*DATA IN THIS EXERCISE*:
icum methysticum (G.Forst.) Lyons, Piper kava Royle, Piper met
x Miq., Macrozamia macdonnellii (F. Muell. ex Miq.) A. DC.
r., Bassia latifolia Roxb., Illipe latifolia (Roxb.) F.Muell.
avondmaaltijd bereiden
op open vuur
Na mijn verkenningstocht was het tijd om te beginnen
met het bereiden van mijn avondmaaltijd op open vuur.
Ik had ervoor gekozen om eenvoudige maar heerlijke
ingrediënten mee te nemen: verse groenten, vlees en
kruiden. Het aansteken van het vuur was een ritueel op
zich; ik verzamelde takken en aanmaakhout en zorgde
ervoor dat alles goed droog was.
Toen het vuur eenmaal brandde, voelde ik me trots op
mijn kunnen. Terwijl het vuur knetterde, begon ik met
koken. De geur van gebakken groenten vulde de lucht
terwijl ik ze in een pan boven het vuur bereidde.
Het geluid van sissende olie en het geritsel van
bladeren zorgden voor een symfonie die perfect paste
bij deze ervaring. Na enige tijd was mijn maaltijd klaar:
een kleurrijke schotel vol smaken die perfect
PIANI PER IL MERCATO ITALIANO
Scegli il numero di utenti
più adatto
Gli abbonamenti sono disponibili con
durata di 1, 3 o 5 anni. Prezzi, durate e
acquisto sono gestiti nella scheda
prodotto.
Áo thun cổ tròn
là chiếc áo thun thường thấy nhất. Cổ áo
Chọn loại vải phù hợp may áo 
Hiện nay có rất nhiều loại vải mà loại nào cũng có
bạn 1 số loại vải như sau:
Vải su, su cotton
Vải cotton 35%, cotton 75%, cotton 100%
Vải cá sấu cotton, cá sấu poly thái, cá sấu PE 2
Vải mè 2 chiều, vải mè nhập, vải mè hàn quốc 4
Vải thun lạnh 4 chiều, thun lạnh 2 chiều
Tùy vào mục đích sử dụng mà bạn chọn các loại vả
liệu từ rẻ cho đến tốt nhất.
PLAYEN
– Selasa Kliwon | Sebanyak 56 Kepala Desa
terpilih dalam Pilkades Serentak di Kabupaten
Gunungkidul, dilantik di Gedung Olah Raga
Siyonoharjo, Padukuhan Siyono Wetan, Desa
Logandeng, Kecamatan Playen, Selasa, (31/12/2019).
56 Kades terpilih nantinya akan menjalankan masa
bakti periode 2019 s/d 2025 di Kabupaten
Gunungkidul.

==

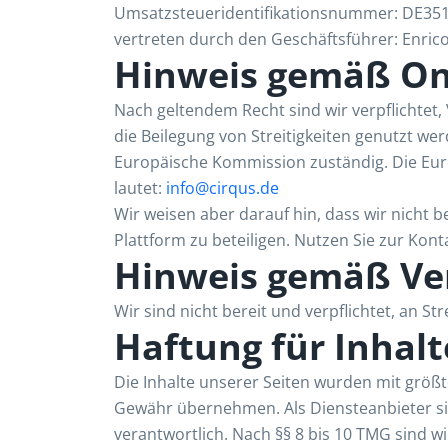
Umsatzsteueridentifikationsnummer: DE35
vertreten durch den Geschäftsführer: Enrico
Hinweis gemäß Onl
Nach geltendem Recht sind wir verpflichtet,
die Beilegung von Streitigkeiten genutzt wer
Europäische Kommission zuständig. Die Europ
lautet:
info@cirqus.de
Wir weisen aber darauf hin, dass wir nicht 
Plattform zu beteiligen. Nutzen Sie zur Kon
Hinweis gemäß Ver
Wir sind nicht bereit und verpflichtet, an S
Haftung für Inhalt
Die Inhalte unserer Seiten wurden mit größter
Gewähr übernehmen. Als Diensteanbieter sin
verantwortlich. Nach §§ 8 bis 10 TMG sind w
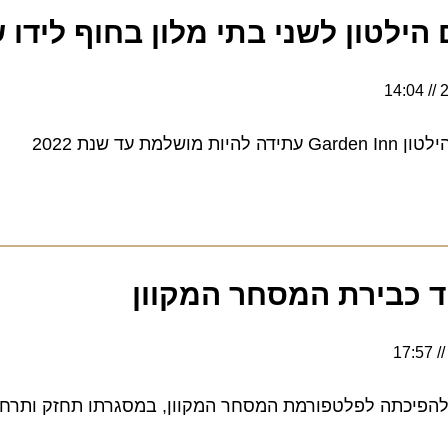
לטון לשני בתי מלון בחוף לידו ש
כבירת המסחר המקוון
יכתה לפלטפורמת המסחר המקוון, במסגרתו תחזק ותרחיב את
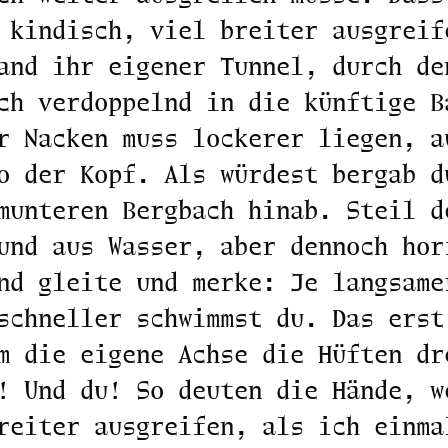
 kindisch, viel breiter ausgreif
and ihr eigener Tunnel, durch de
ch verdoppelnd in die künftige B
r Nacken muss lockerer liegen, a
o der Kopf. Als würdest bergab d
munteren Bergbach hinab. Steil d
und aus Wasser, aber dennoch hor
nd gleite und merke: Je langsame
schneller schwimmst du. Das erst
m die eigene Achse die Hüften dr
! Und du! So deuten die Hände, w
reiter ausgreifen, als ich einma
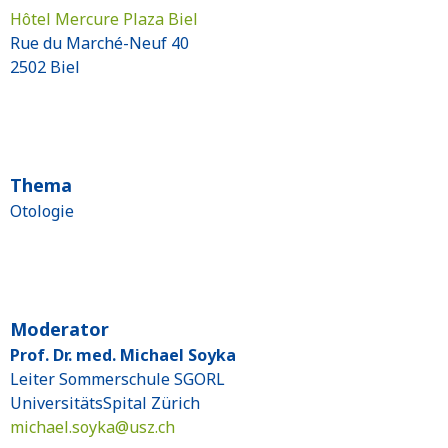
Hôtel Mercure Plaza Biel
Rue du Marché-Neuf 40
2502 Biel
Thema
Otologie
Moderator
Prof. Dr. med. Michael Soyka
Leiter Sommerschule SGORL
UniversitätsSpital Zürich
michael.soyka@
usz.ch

*PROBLEM DESCRIPTION*: From the records above, transcribe without alteration every line from the one with "Chọn loại vải phù hợp may áo" to the one with "Vải cá sấu cotton, cá", inclusive.

*EXERCISE OUTPUT*:
Chọn loại vải phù hợp may áo 
Hiện nay có rất nhiều loại vải mà loại nào cũng có
bạn 1 số loại vải như sau:
Vải su, su cotton
Vải cotton 35%, cotton 75%, cotton 100%
Vải cá sấu cotton, cá sấu poly thái, cá sấu PE 2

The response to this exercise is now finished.